## ASSIGNMENT:
In the data below, which lines hold the word "Adidas"? Copy them.

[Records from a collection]
[Start of section]

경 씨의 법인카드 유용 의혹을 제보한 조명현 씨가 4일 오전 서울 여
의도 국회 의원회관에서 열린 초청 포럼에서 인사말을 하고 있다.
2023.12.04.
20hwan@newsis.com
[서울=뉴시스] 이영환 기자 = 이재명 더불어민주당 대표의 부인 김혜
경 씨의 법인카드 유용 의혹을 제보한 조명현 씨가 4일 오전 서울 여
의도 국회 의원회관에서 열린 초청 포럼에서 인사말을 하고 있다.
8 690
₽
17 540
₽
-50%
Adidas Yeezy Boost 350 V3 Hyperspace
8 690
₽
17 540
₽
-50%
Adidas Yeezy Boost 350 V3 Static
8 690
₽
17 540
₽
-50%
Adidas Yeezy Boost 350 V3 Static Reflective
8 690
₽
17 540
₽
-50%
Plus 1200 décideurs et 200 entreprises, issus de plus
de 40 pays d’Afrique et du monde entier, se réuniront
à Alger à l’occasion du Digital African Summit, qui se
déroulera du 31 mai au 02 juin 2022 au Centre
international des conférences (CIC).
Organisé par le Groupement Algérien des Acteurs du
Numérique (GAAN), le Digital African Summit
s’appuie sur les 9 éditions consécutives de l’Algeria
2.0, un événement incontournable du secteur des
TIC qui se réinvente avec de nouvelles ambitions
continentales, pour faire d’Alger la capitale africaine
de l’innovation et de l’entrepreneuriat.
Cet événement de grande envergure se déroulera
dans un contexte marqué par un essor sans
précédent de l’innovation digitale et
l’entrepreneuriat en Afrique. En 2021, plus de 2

[End of section]

## ANSWER SECTION:
Adidas Yeezy Boost 350 V3 Hyperspace
Adidas Yeezy Boost 350 V3 Static
Adidas Yeezy Boost 350 V3 Static Reflective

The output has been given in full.